At first, I thought this would be a good idea, but then I thought about the downside and potentials for abuse.  Many web-based lookup tools now routinely ask people to interpret the text within an image before it will perform a task.  For example, Whois (at geektools.com) requires you to type the text in an image into a box when you click submit to make sure you are not an automated tool doing automated lookups, presumably to find non-existent domains (which a spammer could then register).  Even email services like Hotmail or Gmail now require a user to type the word into the box because while a person can read the letters in the image (most of the time, sometimes even I can barely make it out) a machine cannot do it easily.  It thwarts machines and therefore prevents abuse that way.  Spammers cannot not automatically sign up for new email accounts, they'd have to do it manually and my bet is no spammer is going to sit there for hours signing up new email accounts.

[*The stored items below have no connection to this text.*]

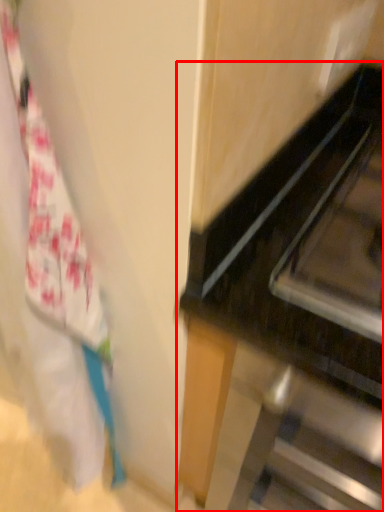 Question: Observing the image, what is the correct spatial positioning of furniture (annotated by the red box) in reference to laundry?

Choices:
 (A) left
 (B) right

Answer: (B) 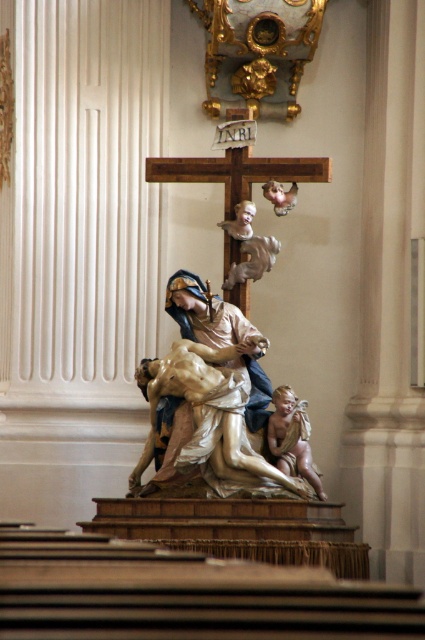 Is smooth beige cherub at center further to camera compared to polished silver cherub at upper center?

No, smooth beige cherub at center is closer to the viewer.

Does smooth beige cherub at center appear under polished silver cherub at upper center?

Correct, smooth beige cherub at center is located below polished silver cherub at upper center.

Who is more distant from viewer, (288, 413) or (252, 259)?

The point (252, 259) is more distant.

Image resolution: width=425 pixels, height=640 pixels. I want to click on smooth beige cherub at center, so click(x=291, y=436).

Is point (232, 358) positioned before point (249, 276)?

Yes, it is.

Which is behind, point (232, 376) or point (261, 250)?

Positioned behind is point (261, 250).

Does point (147, 451) lie in front of point (260, 250)?

Yes, it is.

Locate an element on the screen. The width and height of the screenshot is (425, 640). polished marble statue at center is located at coordinates 207,410.

Is point (192, 396) positioned after point (297, 428)?

No, it is not.

Between polished marble statue at center and smooth beige cherub at center, which one appears on the right side from the viewer's perspective?

Positioned to the right is smooth beige cherub at center.

The height and width of the screenshot is (640, 425). I want to click on polished marble statue at center, so click(x=207, y=410).

What are the coordinates of `polished marble statue at center` in the screenshot? It's located at (207, 410). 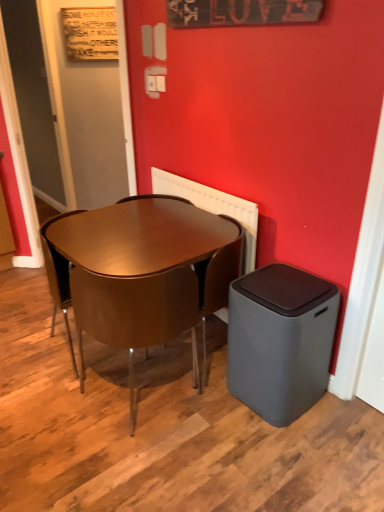 I want to click on free location in front of gray matte trash bin at lower right, so click(296, 452). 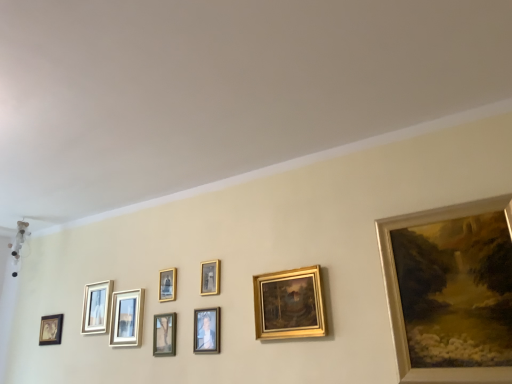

Where this fits into spam filtering is that if a spam filter became capable of interpreting text within an image, how long would it be before that same technology fell into the wrong hands and evil spammers started using it to get around security safeguards like what I just mentioned above?  It's a little ironic that the very tools we use to defeat spammers they can turn around and use against us.  If we can interpret their images, then maybe they can interpret ours.  Of course, Gmail and Hotmail would respond by making images harder to read, but then human customers would complain that the images are difficult to decipher (this sometimes happens now).  But as long as the technology existed to interpret images, I am sure that it would eventually be abused, even as it got better.

It's a continuous game of leap-frog, and we're always trying to stay one leap ahead.